Va riconosciuto che molti rinvii, con conseguente allungamento dei tempi processuali, sono dovuti all’assetto della professione forense; a questo problema potrebbe ovviarsi trasformando in obbligo la facoltà per il difensore, di nominare un sostituto a norma dell’art. 102 c.p.p. con eventuale reciprocità rispetto ad altro difensore impegnato nel medesimo processo, in modo da limitare i rinvii per legittimo impedimento del titolare a quelli effettivamente necessari per l’esercizio del diritto di difesa.

Una considerazione a sé merita il caso dei ritardi imputabili a scioperi dei difensori delle parti; l’indirizzo giurisprudenziale della Corte di cassazione afferma che l’astensione collettiva delle udienze, deliberata dall’associazione di categoria, non costituisce legittimo impedimento a norma dell’art. 420 ter comma 5 c.p.p., per cui l’adesione del difensore allo sciopero di categoria costituisce una libera scelta e deve essere inquadrata nella nozione di abbandono della difesa.

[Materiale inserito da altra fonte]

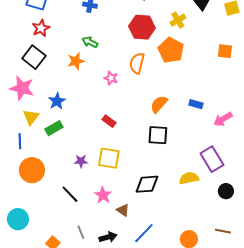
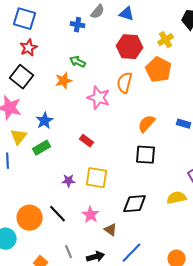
pink star: (111, 78) -> (99, 98), size x1.6
red rectangle: (109, 121) -> (87, 141), moved
orange circle: (32, 170) -> (30, 218), moved

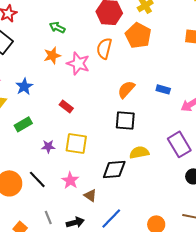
orange star: (64, 81) -> (52, 55), moved
green rectangle: (42, 148) -> (23, 124), moved
yellow semicircle: (177, 198) -> (139, 152), moved

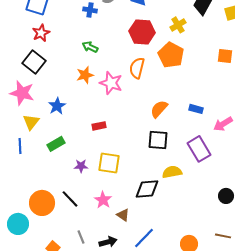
red rectangle: (66, 106) -> (99, 126), turned -48
purple rectangle: (179, 144) -> (199, 149), moved

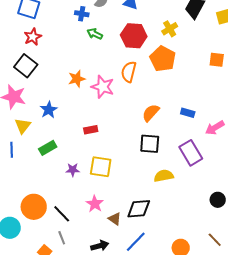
green arrow: (90, 47) -> (95, 34), moved
black diamond: (147, 189) -> (139, 209), moved
black line: (70, 199) -> (62, 214), moved
brown line: (223, 236) -> (215, 240), turned 35
gray line: (81, 237) -> (62, 238), moved

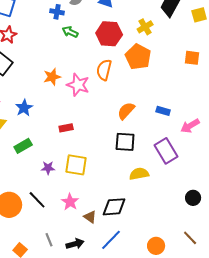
black line: (62, 214) -> (37, 200), moved
gray line: (62, 238) -> (49, 240), moved

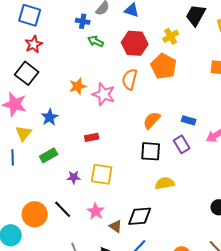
purple rectangle: (166, 151) -> (182, 144), moved, size x0.7

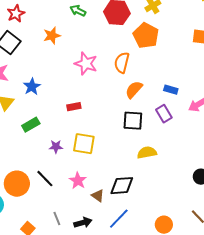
orange semicircle: (130, 79) -> (122, 63), moved
orange star: (78, 86) -> (52, 36), moved

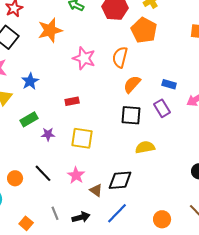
orange star: (52, 36) -> (50, 30), size x1.4
purple star: (56, 147) -> (48, 134), moved
orange circle: (17, 184) -> (15, 178), size x0.6

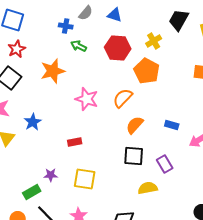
orange semicircle: (120, 57) -> (123, 98), turned 30
purple rectangle: (162, 108) -> (165, 164), moved
green rectangle: (29, 119) -> (32, 192), moved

Si devono registrare alcune iniziative provenienti non dal legislatore ma dagli operatori del diritto. Per esempio la magistratura togata ha intrapreso un’iniziativa lodata da più parti, ovvero il << Programma Strasburgo >>, messo a punto dal Presidente del Tribunale di Torino, << per l’eliminazione mirata ed immediata del vecchio arretrato >>. Il Programma Strasburgo è incentrato sull’uso rigoroso del potere di direzione del processo ex art. 175 c.p.c. e sulla rivitalizzazione di alcune regole processuali cadute in desuetudine.